Problem:
A faithful copy of each entry below is expected, with the images removed.

- Opening Delimiter -

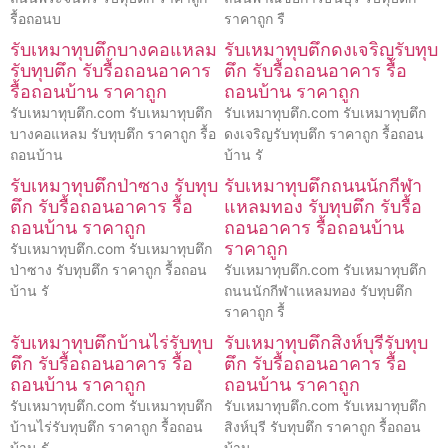
รื้อถอนบ
ราคาถูก รื
รับเหมาทุบตึกบางคอแหลม
รับเหมาทุบตึกดงเจริญรับทุบ
รับทุบตึก รับรื้อถอนอาคาร
ตึก รับรื้อถอนอาคาร รื้อ
รื้อถอนบ้าน ราคาถูก
ถอนบ้าน ราคาถูก
รับเหมาทุบตึก.com รับเหมาทุบตึก
รับเหมาทุบตึก.com รับเหมาทุบตึก
บางคอแหลม รับทุบตึก ราคาถูก รื้อ
ดงเจริญรับทุบตึก ราคาถูก รื้อถอน
ถอนบ้าน
บ้าน รั
รับเหมาทุบตึกป่าซาง รับทุบ
รับเหมาทุบตึกถนนนักกีฬา
ตึก รับรื้อถอนอาคาร รื้อ
แหลมทอง รับทุบตึก รับรื้อ
ถอนบ้าน ราคาถูก
ถอนอาคาร รื้อถอนบ้าน
ราคาถูก
รับเหมาทุบตึก.com รับเหมาทุบตึก
ป่าซาง รับทุบตึก ราคาถูก รื้อถอน
รับเหมาทุบตึก.com รับเหมาทุบตึก
บ้าน รั
ถนนนักกีฬาแหลมทอง รับทุบตึก
ราคาถูก รื้
รับเหมาทุบตึกบ้านไร่รับทุบ
รับเหมาทุบตึกสิงห์บุรีรับทุบ
ตึก รับรื้อถอนอาคาร รื้อ
ตึก รับรื้อถอนอาคาร รื้อ
ถอนบ้าน ราคาถูก
ถอนบ้าน ราคาถูก
รับเหมาทุบตึก.com รับเหมาทุบตึก
รับเหมาทุบตึก.com รับเหมาทุบตึก
บ้านไร่รับทุบตึก ราคาถูก รื้อถอน
สิงห์บุรี รับทุบตึก ราคาถูก รื้อถอน
บ้าน รั
บ้าน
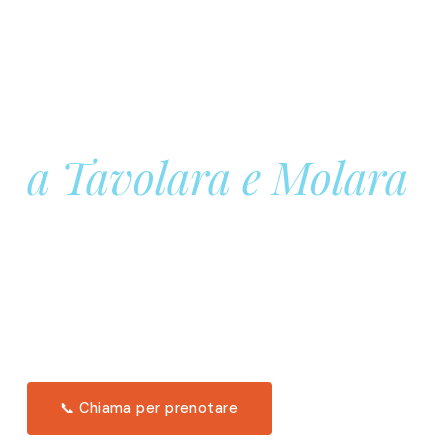
Prenota la tua
Barca a Vela
a Tavolara e Molara
Una giornata intera in mare aperto, tra le acque
turchesi di Tavolara. Snorkeling, pranzo tipico
offerto a bordo e il tramonto dal timone. Solo 11
posti per uscita.
Scopri l'itinerario →
📞 Chiama per prenotare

- Closing Delimiter -

Your response:
รื้อถอนบ
ราคาถูก รื
รับเหมาทุบตึกบางคอแหลม
รับเหมาทุบตึกดงเจริญรับทุบ
รับทุบตึก รับรื้อถอนอาคาร
ตึก รับรื้อถอนอาคาร รื้อ
รื้อถอนบ้าน ราคาถูก
ถอนบ้าน ราคาถูก
รับเหมาทุบตึก.com รับเหมาทุบตึก
รับเหมาทุบตึก.com รับเหมาทุบตึก
บางคอแหลม รับทุบตึก ราคาถูก รื้อ
ดงเจริญรับทุบตึก ราคาถูก รื้อถอน
ถอนบ้าน
บ้าน รั
รับเหมาทุบตึกป่าซาง รับทุบ
รับเหมาทุบตึกถนนนักกีฬา
ตึก รับรื้อถอนอาคาร รื้อ
แหลมทอง รับทุบตึก รับรื้อ
ถอนบ้าน ราคาถูก
ถอนอาคาร รื้อถอนบ้าน
ราคาถูก
รับเหมาทุบตึก.com รับเหมาทุบตึก
ป่าซาง รับทุบตึก ราคาถูก รื้อถอน
รับเหมาทุบตึก.com รับเหมาทุบตึก
บ้าน รั
ถนนนักกีฬาแหลมทอง รับทุบตึก
ราคาถูก รื้
รับเหมาทุบตึกบ้านไร่รับทุบ
รับเหมาทุบตึกสิงห์บุรีรับทุบ
ตึก รับรื้อถอนอาคาร รื้อ
ตึก รับรื้อถอนอาคาร รื้อ
ถอนบ้าน ราคาถูก
ถอนบ้าน ราคาถูก
รับเหมาทุบตึก.com รับเหมาทุบตึก
รับเหมาทุบตึก.com รับเหมาทุบตึก
บ้านไร่รับทุบตึก ราคาถูก รื้อถอน
สิงห์บุรี รับทุบตึก ราคาถูก รื้อถอน
บ้าน รั
บ้าน
Prenota la tua
Barca a Vela
a Tavolara e Molara
Una giornata intera in mare aperto, tra le acque
turchesi di Tavolara. Snorkeling, pranzo tipico
offerto a bordo e il tramonto dal timone. Solo 11
posti per uscita.
Scopri l'itinerario →
📞 Chiama per prenotare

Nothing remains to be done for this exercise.